Dopo una breve conversazione con Skinner che, peraltro, in puro stile X-Files, non ci viene nemmeno mostrata, improvvisamente infatti Scully scopre in se stessa la capacità di distaccarsi completamente da quello che per una vita ha creduto essere il figlio suo e di Mulder, comunicando a quest’ultimo che, pur avendo portato in grembo il bambino, non era altro che il frutto di un esperimento, al contrario del figlio che sta crescendo dentro di sé e che merita invece di avere due genitori.
Non solo quindi la notizia che Scully sia incinta coglie tutti di sorpresa, diretti interessati compresi, ma serve in un certo senso per eliminare qualsiasi legame con il loro passato, soprattutto ora che entrambi credono che William si sia sacrificato per salvare Mulder.

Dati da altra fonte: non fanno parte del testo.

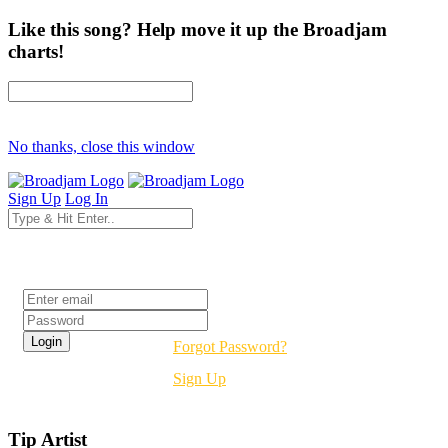
Like this song? Help move it up the Broadjam
charts!
No thanks, close this window
Sign Up
Log In
Login
Forgot Password?
Sign Up
Tip Artist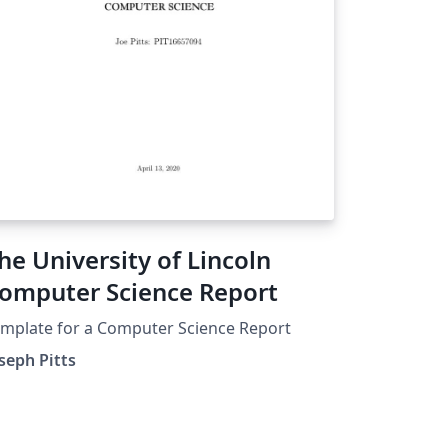
he University of Lincoln
omputer Science Report
mplate for a Computer Science Report
seph Pitts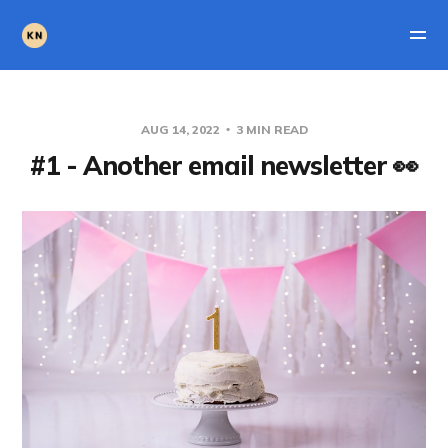
AUG 14, 2022
3 MIN READ
#1 - Another email newsletter 👀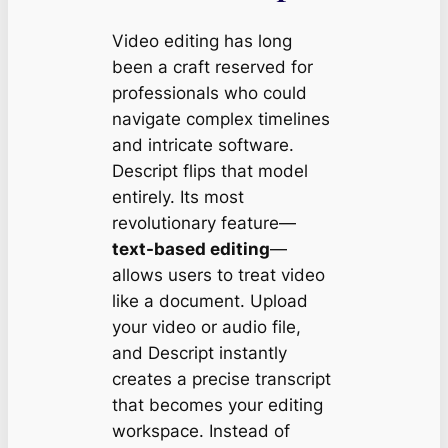
Video editing has long
been a craft reserved for
professionals who could
navigate complex timelines
and intricate software.
Descript flips that model
entirely. Its most
revolutionary feature—
text-based editing
—
allows users to treat video
like a document. Upload
your video or audio file,
and Descript instantly
creates a precise transcript
that becomes your editing
workspace. Instead of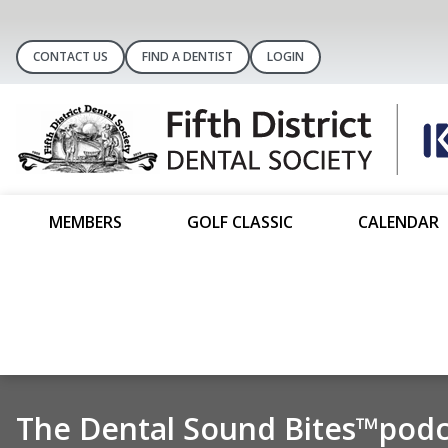
CONTACT US
FIND A DENTIST
LOGIN
MEMBERS
GOLF CLASSIC
CALENDAR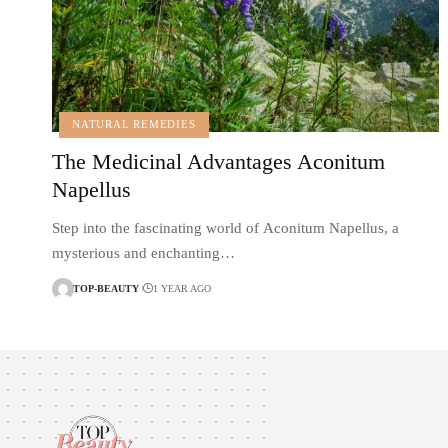
NATURAL REMEDIES
The Medicinal Advantages Aconitum
Napellus
Step into the fascinating world of Aconitum Napellus, a
mysterious and enchanting…
TOP-BEAUTY
1 YEAR AGO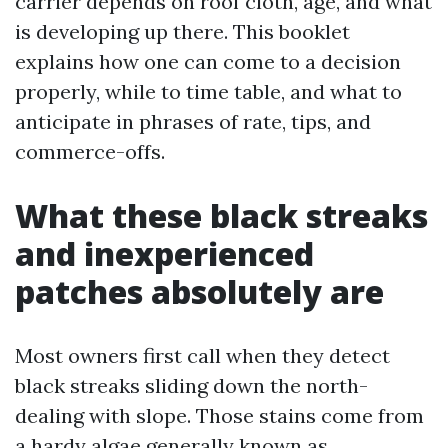
carrier depends on roof cloth, age, and what
is developing up there. This booklet
explains how one can come to a decision
properly, while to time table, and what to
anticipate in phrases of rate, tips, and
commerce-offs.
What these black streaks
and inexperienced
patches absolutely are
Most owners first call when they detect
black streaks sliding down the north-
dealing with slope. Those stains come from
a hardy algae generally known as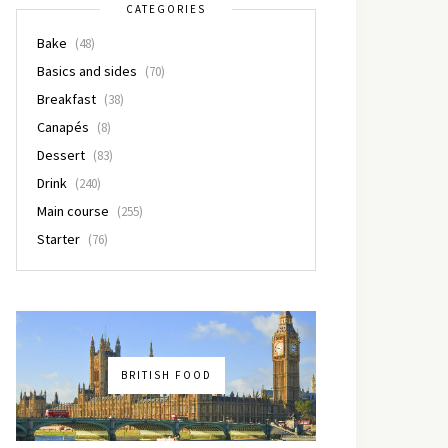
CATEGORIES
Bake
(48)
Basics and sides
(70)
Breakfast
(38)
Canapés
(8)
Dessert
(83)
Drink
(240)
Main course
(255)
Starter
(76)
BRITISH FOOD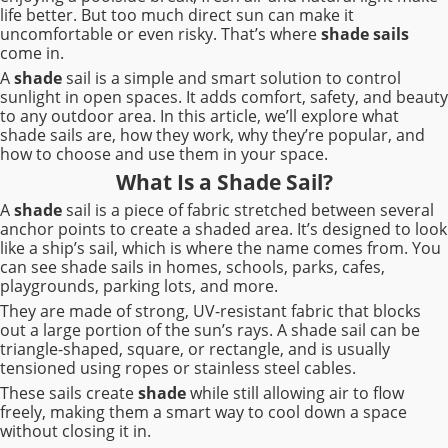
life better. But too much direct sun can make it
uncomfortable or even risky. That’s where
shade sails
come in.
A
shade
sail is a simple and smart solution to control
sunlight in open spaces. It adds comfort, safety, and beauty
to any outdoor area. In this article, we’ll explore what
shade sails are, how they work, why they’re popular, and
how to choose and use them in your space.
What Is a Shade Sail?
A
shade
sail is a piece of fabric stretched between several
anchor points to create a shaded area. It’s designed to look
like a ship’s sail, which is where the name comes from. You
can see shade sails in homes, schools, parks, cafes,
playgrounds, parking lots, and more.
They are made of strong, UV-resistant fabric that blocks
out a large portion of the sun’s rays. A shade sail can be
triangle-shaped, square, or rectangle, and is usually
tensioned using ropes or stainless steel cables.
These sails create
shade
while still allowing air to flow
freely, making them a smart way to cool down a space
without closing it in.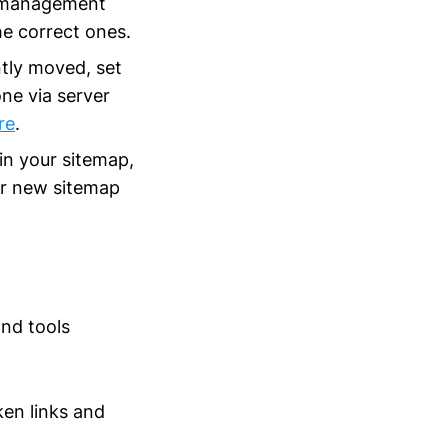
nt management
e correct ones.
ntly moved, set
ne via server
re
.
 in your sitemap,
our new sitemap
and tools
ken links and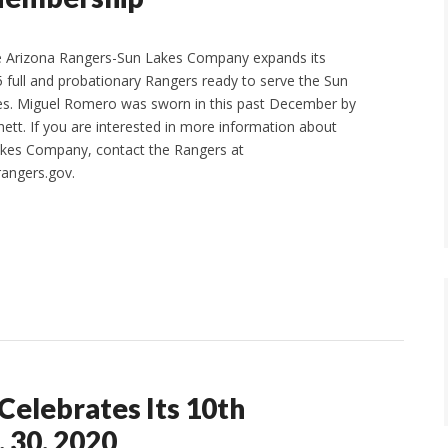
e Arizona Rangers-Sun Lakes Company expands its
full and probationary Rangers ready to serve the Sun
s. Miguel Romero was sworn in this past December by
ett. If you are interested in more information about
akes Company, contact the Rangers at
angers.gov.
Celebrates Its 10th
 30, 2020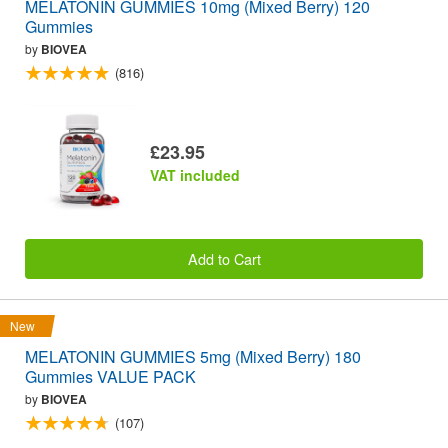
MELATONIN GUMMIES 10mg (Mixed Berry) 120
Gummies
by
BIOVEA
(816)
£23.95
VAT included
Add to Cart
New
MELATONIN GUMMIES 5mg (Mixed Berry) 180
Gummies VALUE PACK
by
BIOVEA
(107)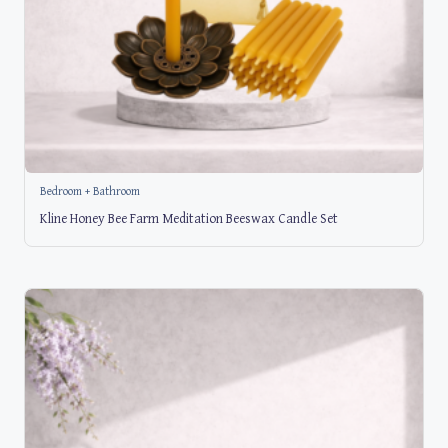
Bedroom + Bathroom
Kline Honey Bee Farm Meditation Beeswax Candle Set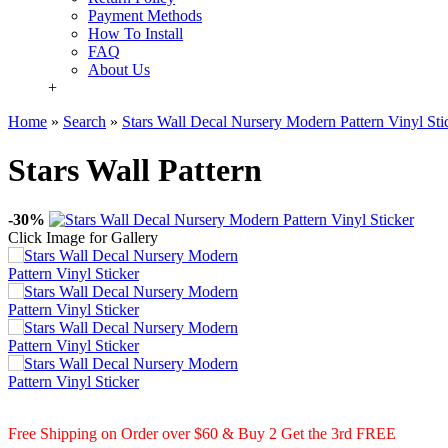
Payment Methods
How To Install
FAQ
About Us
+
Home
»
Search
»
Stars Wall Decal Nursery Modern Pattern Vinyl Sti
Stars Wall Pattern
-30%
Click Image for Gallery
Free Shipping on Order over $60 & Buy 2 Get the 3rd FREE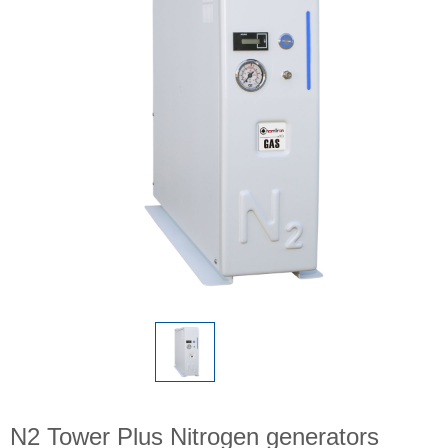
N2 Tower Plus Nitrogen generators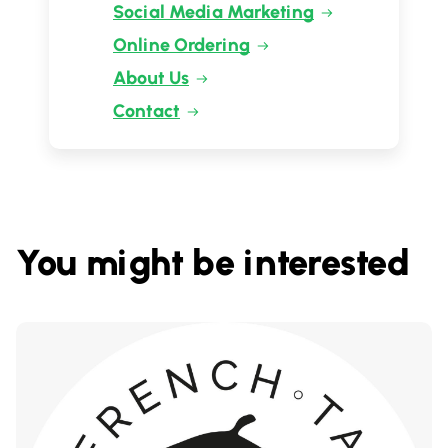
Social Media Marketing
Online Ordering
About Us
Contact
You might be interested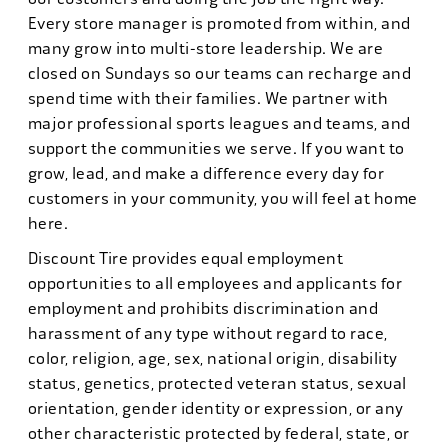
Every store manager is promoted from within, and
many grow into multi-store leadership. We are
closed on Sundays so our teams can recharge and
spend time with their families. We partner with
major professional sports leagues and teams, and
support the communities we serve. If you want to
grow, lead, and make a difference every day for
customers in your community, you will feel at home
here.
Discount Tire provides equal employment
opportunities to all employees and applicants for
employment and prohibits discrimination and
harassment of any type without regard to race,
color, religion, age, sex, national origin, disability
status, genetics, protected veteran status, sexual
orientation, gender identity or expression, or any
other characteristic protected by federal, state, or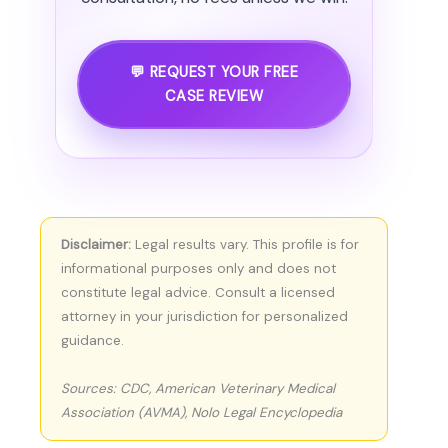
💬 REQUEST YOUR FREE
CASE REVIEW
Disclaimer:
Legal results vary. This profile is for
informational purposes only and does not
constitute legal advice. Consult a licensed
attorney in your jurisdiction for personalized
guidance.
Sources: CDC, American Veterinary Medical
Association (AVMA), Nolo Legal Encyclopedia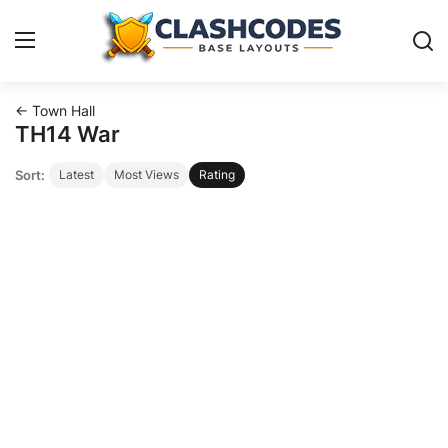
← Town Hall
Base Layouts
TH14 War
Sort:
Latest
Most Views
Rating
Clan Capital
English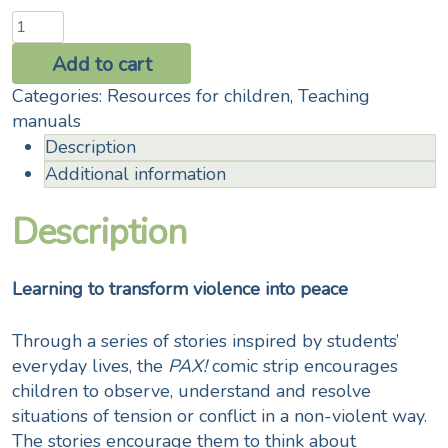
PAX!
Living
Add to cart
together
Categories:
Resources for children
,
Teaching
at
manuals
school
Description
quantity
Additional information
Description
Learning to transform violence into peace
Through a series of stories inspired by students’
everyday lives, the
PAX!
comic strip encourages
children to observe, understand and resolve
situations of tension or conflict in a non-violent way.
The stories encourage them to think about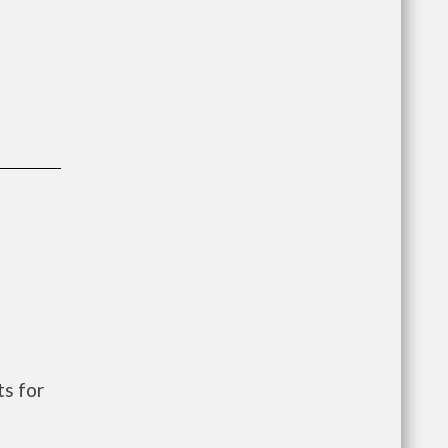
s for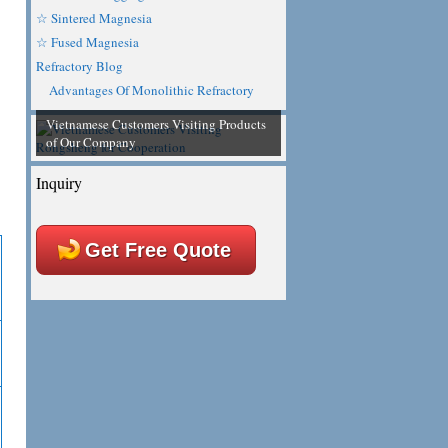
☆ Sintered Magnesia
☆ Fused Magnesia
Refractory Blog
Advantages Of Monolithic Refractory
Vietnamese Customers Visiting Products
of Our Company
Inquiry
Get Free Quote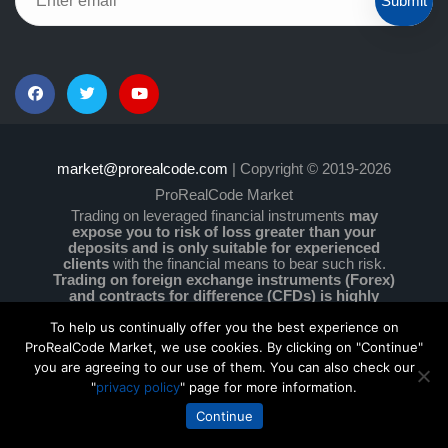
Submit
market@prorealcode.com
| Copyright © 2019-2026
ProRealCode Market
Trading on leveraged financial instruments
may
expose you to risk of loss greater than your
deposits and is only suitable for experienced
clients
with the financial means to bear such risk.
Trading on foreign exchange instruments (Forex)
and contracts for difference (CFDs) is highly
speculative and particularly complex and comes
with a high level of risk due to leverage.
You must
To help us continually offer you the best experience on
ensure that you understand how these instruments
ProRealCode Market, we use cookies. By clicking on "Continue"
work and that you can afford to take the high risk of
you are agreeing to our use of them. You can also check our
losing your money. No information on this site is
"
privacy policy
" page for more information.
investment advice or a solicitation to buy or sell any
financial instruments.
Continue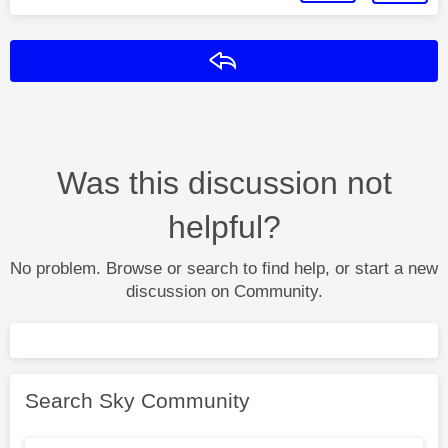
Reply
Was this discussion not
helpful?
No problem. Browse or search to find help, or start a new
discussion on Community.
Search Sky Community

Oalmeno così vorrebbero farci credere.
Esiste infatti la possibilità, da non escludersi, che l’intento di Scully sia piuttosto quello di distogliere l’attenzione del suo caparbio partner da William, sapendo che quest’ultimo è ancora vivo (madre figlio continuano a condividere un legame psichico dopotutto) e soprattutto essendo certa che il ragazzo possa avere la parvenza di una vita normale solo se lei e Mulder faranno il sacrificio di rinunciare definitivamente a lui.
Ma anche queste sono solo supposizioni, perché, come spesso è accaduto in questa serie, per privilegiare il senso di mistero e di latente pericolo, gli autori hanno fatto la scelta cosciente di non sviluppare affatto un personaggio essenziale alla trama come William, se non mostrando i suoi spaventosi e devastanti poteri e dedicandogli un breve, iniziale, monologo in questo episodio che è tutto ciò che ci resterà di un personaggio tanto importante per la storia stessa dei protagonisti.
Non possiamo, infine, non provare una certa soddisfazione nel registrare la fine dell’uomo che fuma o quella del nuovo personaggio introdotto in questa stagione (che peraltro abbiamo sempre pensato assomigliasse in maniera inquietante, e probabilmente non casuale, a Steve Bannon), Mulder ha sparato a parecchie persone in questo episodio, ma ciò nonostante il senso generale di commedia dell’assurdo rimane, esaltata peraltro da una regia, sempre ad opera di Chris Carter, che ha privilegiato ambientazioni eccessivamente scure, tanto da rendere a volte fastidiosamente difficile distinguere cosa accadesse sullo schermo.
In conclusione, al netto di una stagione che ci aveva colpito positivamente nel suo insieme, il finale di stagione si rivela la cosa meno soddisfacente di questo secondo anno di reboot, confermando come sia sostanzialmente impossibile intaccare il tema della mitologia di The X-Files senza causare un disastro, dimostrando come una scelta davvero coraggiosa sarebbe stata probabilmente quella di chiudere le trame lasciate in sospeso all’inizio della stagione e creare qualcosa di nuovo per uno show che, grazie a due protagonisti che hanno dato anima e cuore ai loro personaggi, ha comunque dimostrato di avere ancora qualcosa da dire.